- _Task directions_: Below are the records; copy exactly the lines from the first through the one containing "the archipelago compete", both included, and leave out the pictures.

[Extracted page text data]
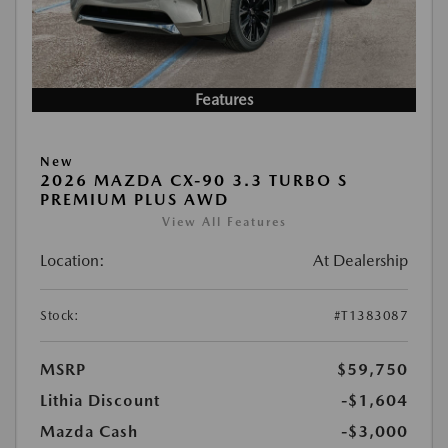
Features
New
2026 MAZDA CX-90 3.3 TURBO S
PREMIUM PLUS AWD
View All Features
Location:
At Dealership
Stock:
#T1383087
MSRP
$59,750
Lithia Discount
-$1,604
Mazda Cash
-$3,000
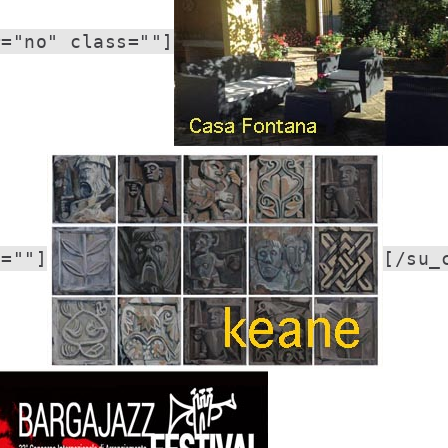
r="no" class=""]
s=""]
[/su_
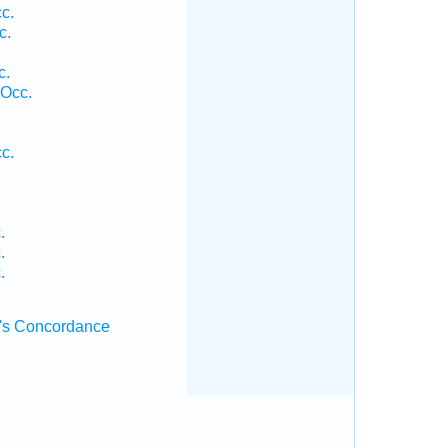
c.
c.
c.
 Occ.
.
c.
.
.
.
.
's Concordance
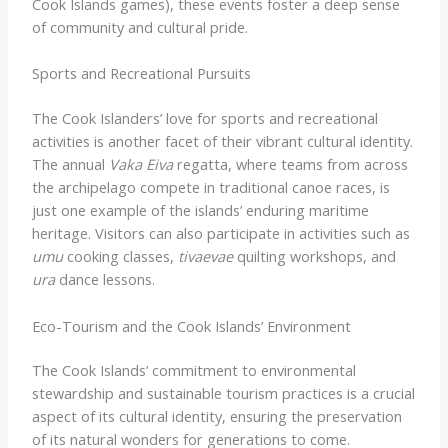
Cook Islands games), these events foster a deep sense
of community and cultural pride.
Sports and Recreational Pursuits
The Cook Islanders’ love for sports and recreational
activities is another facet of their vibrant cultural identity.
The annual
Vaka Eiva
regatta, where teams from across
the archipelago compete in traditional canoe races, is
just one example of the islands’ enduring maritime
heritage. Visitors can also participate in activities such as
umu
cooking classes,
tivaevae
quilting workshops, and
ura
dance lessons.
Eco-Tourism and the Cook Islands’ Environment
The Cook Islands’ commitment to environmental
stewardship and sustainable tourism practices is a crucial
aspect of its cultural identity, ensuring the preservation
of its natural wonders for generations to come.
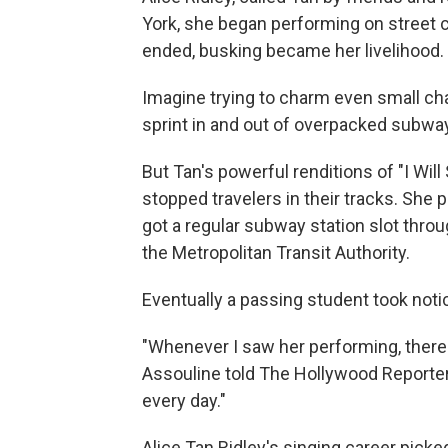
York, she began performing on street c
ended, busking became her livelihood.
Imagine trying to charm even small ch
sprint in and out of overpacked subway
But Tan's powerful renditions of "I Will
stopped travelers in their tracks. She
got a regular subway station slot thr
the Metropolitan Transit Authority.
Eventually a passing student took not
"Whenever I saw her performing, there
Assouline told The Hollywood Reporter
every day."
Alice Tan Ridley's singing career pick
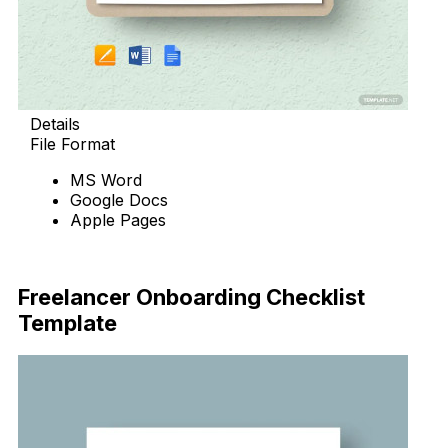
Details
File Format
MS Word
Google Docs
Apple Pages
Download Now
Freelancer Onboarding Checklist
Template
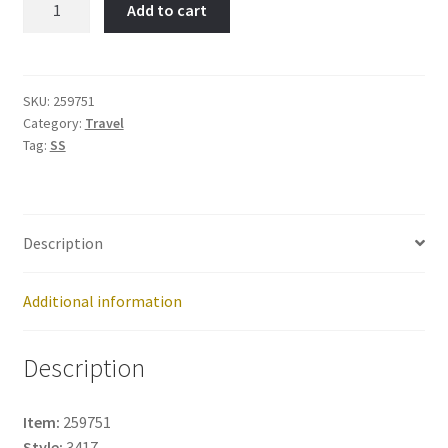
Add to cart
Item
No:
259751
quantity
SKU:
259751
Category:
Travel
Tag:
SS
Description
Additional information
Description
Item:
259751
Style:
3417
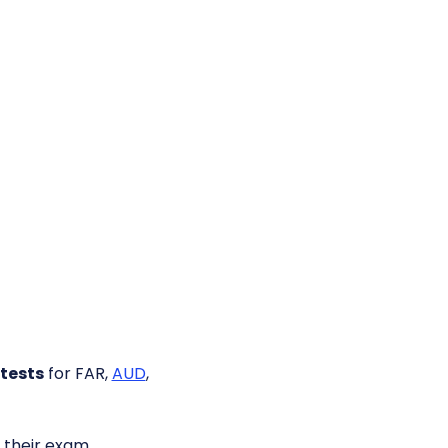
tests
for FAR,
AUD
,
their exam.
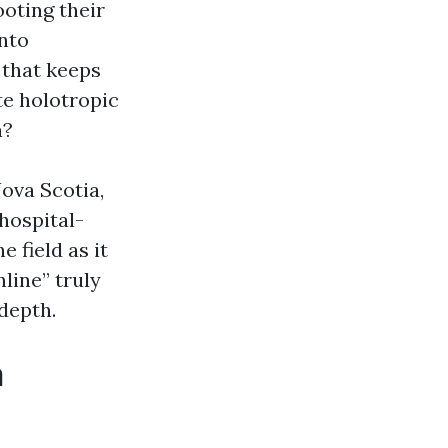
oting their
into
 that keeps
te holotropic
a?
Nova Scotia,
hospital-
e field as it
nline” truly
depth.
n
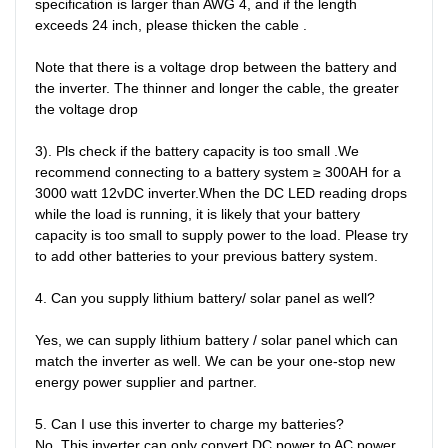
specification is larger than AWG 4, and if the length 
exceeds 24 inch, please thicken the cable .

Note that there is a voltage drop between the battery and 
the inverter. The thinner and longer the cable, the greater 
the voltage drop

3). Pls check if the battery capacity is too small .We 
recommend connecting to a battery system ≥ 300AH for a 
3000 watt 12vDC inverter.When the DC LED reading drops 
while the load is running, it is likely that your battery 
capacity is too small to supply power to the load. Please try 
to add other batteries to your previous battery system.

4. Can you supply lithium battery/ solar panel as well?

Yes, we can supply lithium battery / solar panel which can 
match the inverter as well. We can be your one-stop new 
energy power supplier and partner. 

5. Can I use this inverter to charge my batteries?

No. This inverter can only convert DC power to AC power. 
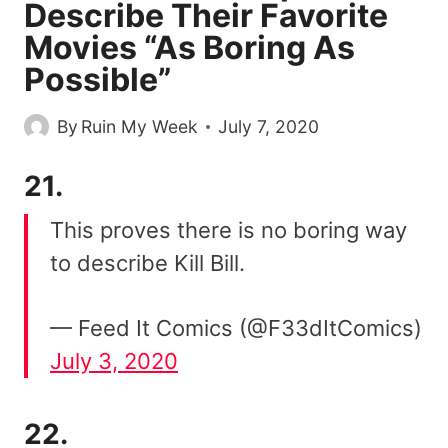
Describe Their Favorite
Movies “As Boring As
Possible”
By
Ruin My Week
July 7, 2020
21.
This proves there is no boring way
to describe Kill Bill.
— Feed It Comics (@F33dItComics)
July 3, 2020
22.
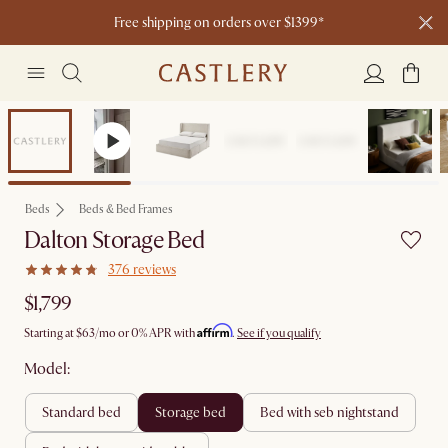
Free shipping on orders over $1399*
Bestseller
Beds
Beds & Bed Frames
Dalton Storage Bed
376 reviews
$1,799
Affirm
Starting at
$63
/mo or 0% APR with
.
See if you qualify
Model:
standard bed
storage bed
bed with seb nightstand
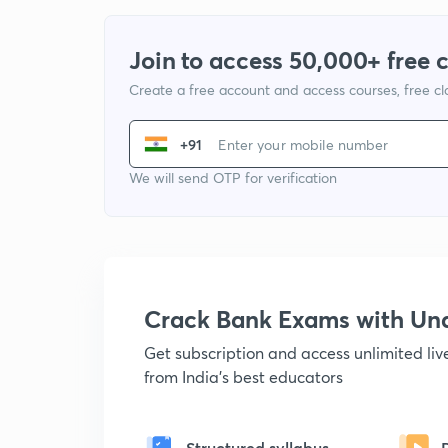
Join to access 50,000+ free 
Create a free account and access courses, free c
+91
We will send OTP for verification
Crack Bank Exams with U
Get subscription and access unlimited li
from India's best educators
Structured syllabus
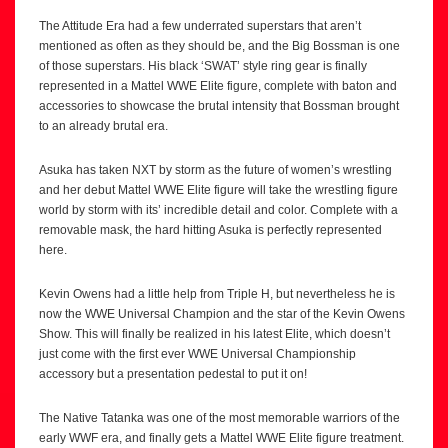
The Attitude Era had a few underrated superstars that aren’t
mentioned as often as they should be, and the Big Bossman is one
of those superstars. His black ‘SWAT’ style ring gear is finally
represented in a Mattel WWE Elite figure, complete with baton and
accessories to showcase the brutal intensity that Bossman brought
to an already brutal era.
Asuka has taken NXT by storm as the future of women’s wrestling
and her debut Mattel WWE Elite figure will take the wrestling figure
world by storm with its’ incredible detail and color. Complete with a
removable mask, the hard hitting Asuka is perfectly represented
here.
Kevin Owens had a little help from Triple H, but nevertheless he is
now the WWE Universal Champion and the star of the Kevin Owens
Show. This will finally be realized in his latest Elite, which doesn’t
just come with the first ever WWE Universal Championship
accessory but a presentation pedestal to put it on!
The Native Tatanka was one of the most memorable warriors of the
early WWF era, and finally gets a Mattel WWE Elite figure treatment.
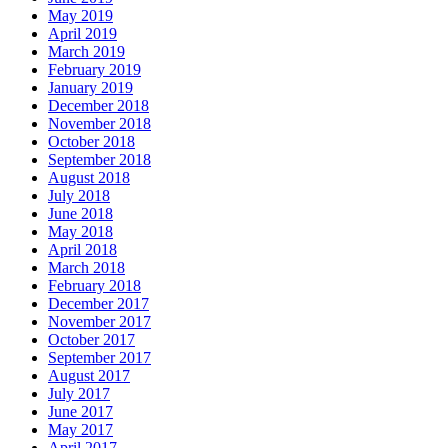
May 2019
April 2019
March 2019
February 2019
January 2019
December 2018
November 2018
October 2018
September 2018
August 2018
July 2018
June 2018
May 2018
April 2018
March 2018
February 2018
December 2017
November 2017
October 2017
September 2017
August 2017
July 2017
June 2017
May 2017
April 2017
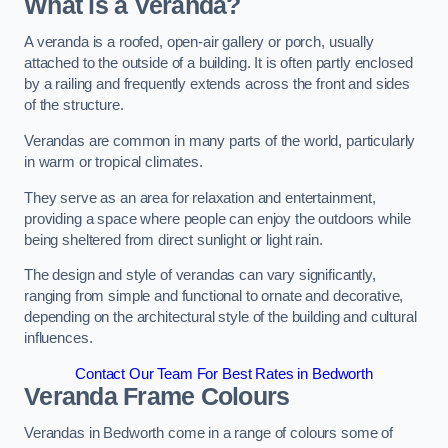
What is a Veranda?
A veranda is a roofed, open-air gallery or porch, usually
attached to the outside of a building. It is often partly enclosed
by a railing and frequently extends across the front and sides
of the structure.
Verandas are common in many parts of the world, particularly
in warm or tropical climates.
They serve as an area for relaxation and entertainment,
providing a space where people can enjoy the outdoors while
being sheltered from direct sunlight or light rain.
The design and style of verandas can vary significantly,
ranging from simple and functional to ornate and decorative,
depending on the architectural style of the building and cultural
influences.
Contact Our Team For Best Rates in Bedworth
Veranda Frame Colours
Verandas in Bedworth come in a range of colours some of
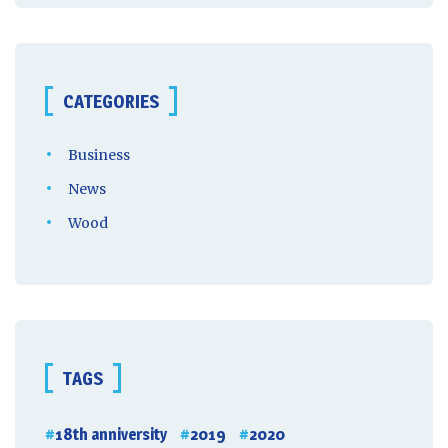
CATEGORIES
Business
News
Wood
TAGS
18th anniversity
2019
2020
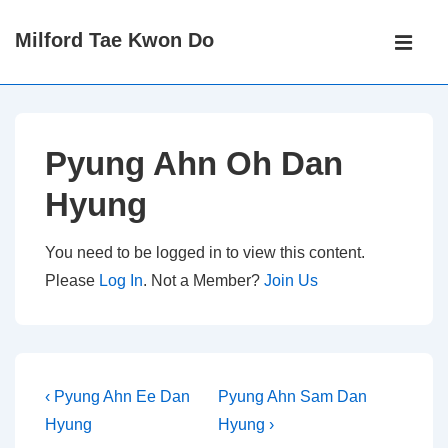
↓
Main
Milford Tae Kwon Do
Skip
Navigati
ME
to
Main
Content
Pyung Ahn Oh Dan
Hyung
You need to be logged in to view this content.
Please
Log In
. Not a Member?
Join Us
Post
Previous
Next
‹ Pyung Ahn Ee Dan
Pyung Ahn Sam Dan
Post
Post
navigation
Hyung
Hyung ›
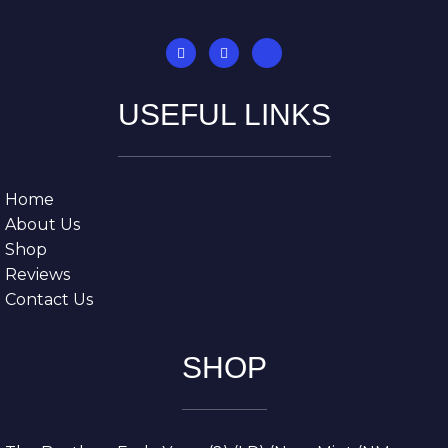
USEFUL LINKS
Home
About Us
Shop
Reviews
Contact Us
SHOP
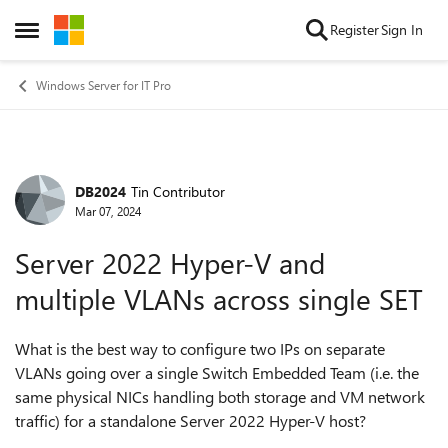
Skip to content
Register
Sign In
Open Side Menu
Windows Server for IT Pro
DB2024
Tin Contributor
Forum Discussion
Mar 07, 2024
Server 2022 Hyper-V and
multiple VLANs across single SET
What is the best way to configure two IPs on separate
VLANs going over a single Switch Embedded Team (i.e. the
same physical NICs handling both storage and VM network
traffic) for a standalone Server 2022 Hyper-V host?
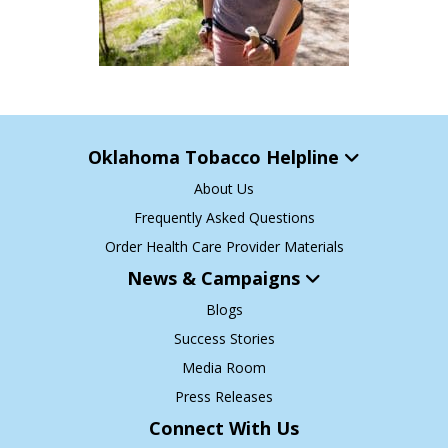
Oklahoma Tobacco Helpline
About Us
Frequently Asked Questions
Order Health Care Provider Materials
News & Campaigns
Blogs
Success Stories
Media Room
Press Releases
Connect With Us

- _Exercise response_:
Features
New
2026 MAZDA CX-90 3.3 TURBO S
PREMIUM PLUS AWD
View All Features
Location:
At Dealership
Stock:
#T1383087
MSRP
$59,750
Lithia Discount
-$1,604
Mazda Cash
-$3,000
r="no" class=""]
s=""]
[/su_
c.
c.
c.
 Occ.
.
c.
.
.
.
.
's Concordance
Cook Islands games), these events foster a deep sense
of community and cultural pride.
Sports and Recreational Pursuits
The Cook Islanders’ love for sports and recreational
activities is another facet of their vibrant cultural identity.
The annual
Vaka Eiva
regatta, where teams from across
the archipelago compete in traditional canoe races, is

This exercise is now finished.